Im Jahr 2018 haben sich in Deutschland nach Angaben des Nationalen Suizidpräventionsprogramms 9.396 Menschen selbst getötet, 7.111 Männer und 2.285 Frauen. Das Suizidrisiko steige bei Frauen und Männern mit dem Lebensalter, teilte der Sprecher des Präventionsprogramms, Reinhard Lindner, aus Anlass des Welttages der Suizidprävention mit. Das durchschnittliche Lebensalter eines durch Suizid Verstorbenen liege bei 57 Jahren.
In Deutschland sterben somit ungefähr genauso viele Menschen durch Suizid wie durch Verkehrsunfälle, Aids, illegale Drogen und Gewalttaten zusammen, wie Lindner sagte, der an der Universität Kassel Professor für Theorie, Empirie und Methoden der Sozialen Therapie ist. Die Anzahl der Suizidversuche könne auf mindestens 100.000 im Jahr geschätzt werden. Zahlen für 2019 liegen noch nicht vor.
Ob und wie sich die Corona-Pandemie auf die Suizidrate auswirke, lasse sich derzeit nicht sagen, ergänzte Barbara Schneider, die zusammen mit Lindner das Nationale Suizidpräventionsprogramm leitet. Es sei aber offensichtlich, dass die Versorgungslage für Menschen in seelischen Krisen durch die Pandemie beeinträchtigt sei. Die Belastung der Bevölkerung nehme insgesamt unter den Bedingungen von Corona zu.
Lindner warnte zudem vor einer weitgehenden Freigabe des assistierten Suizides. Dies hätte gravierende Auswirkungen auf eine wirksame Suizidprävention. “In Würde zu sterben, bedeutet für die Suizidprävention, dass kein Mensch in eine Lebenslage geraten oder gebracht werden darf, in der der Suizid ihm als einzige Option erscheint”, erklärte er. Das Bundesverfassungsgericht hatte im Februar den Paragrafen 217 Strafgesetzbuch zur geschäftsmäßigen Förderung der Sterbehilfe für verfassungswidrig und damit nichtig erklärt. “Durch dieses Urteil besteht die Gefahr, dass die Gesellschaft die Hand loslässt, die uns entgegengestreckt wird”, warnte Lindner.

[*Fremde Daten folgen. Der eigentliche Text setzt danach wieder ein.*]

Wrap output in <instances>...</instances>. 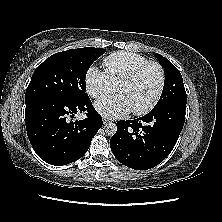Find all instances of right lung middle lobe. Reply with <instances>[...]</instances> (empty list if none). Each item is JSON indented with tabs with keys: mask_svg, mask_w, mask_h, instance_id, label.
<instances>
[{
	"mask_svg": "<svg viewBox=\"0 0 222 222\" xmlns=\"http://www.w3.org/2000/svg\"><path fill=\"white\" fill-rule=\"evenodd\" d=\"M105 49L85 47L51 55L35 70L25 94V103L41 96L67 100L87 98L85 77Z\"/></svg>",
	"mask_w": 222,
	"mask_h": 222,
	"instance_id": "1",
	"label": "right lung middle lobe"
}]
</instances>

Das Nationale Suizidpräventionsprogramm ist ein Netzwerk aus mehr als 90 Institutionen, Organisationen und Verbänden. Videobotschaften zum Thema können hier gestreamt werden: https://www.suizidpraevention.de/medienportal/videobotschaft-zum-welttag-der-suzidpraevention/
“Gespräch über Suizid darf kein Tabu sein” – Drei Fragen an Reinhard Lindner, Leiter des Nationalen Suizidpräventionsprogrammes
epd: Warum ist die Suizidrate bei Männern mehr als dreimal so hoch wie die bei Frauen?
Reinhard Linder: Das ist ein Phänomen, das die gesamte westliche Welt betrifft. Dahinter stehen Konzepte von Männlichkeit, die in unserer Kultur eine tragende Rolle spielen. Ein Aspekt ist sicher der Stolz einer nicht geringen Anzahl von Männern, bei Problemen ohne Hilfe allein klarzukommen. Diese Männer haben zudem große Probleme mit Abhängigkeit, also damit, andere Menschen zu brauchen. Schließlich können sie Wut und Ärger nicht so gut kontrollieren, haben keine gute Impulskontrolle.
epd: Ein Phänomen der vergangenen Jahre sind sogenannte “Selbstmordattentäter”. Sind religiöse Menschen eher dazu geneigt, Suizid zu begehen?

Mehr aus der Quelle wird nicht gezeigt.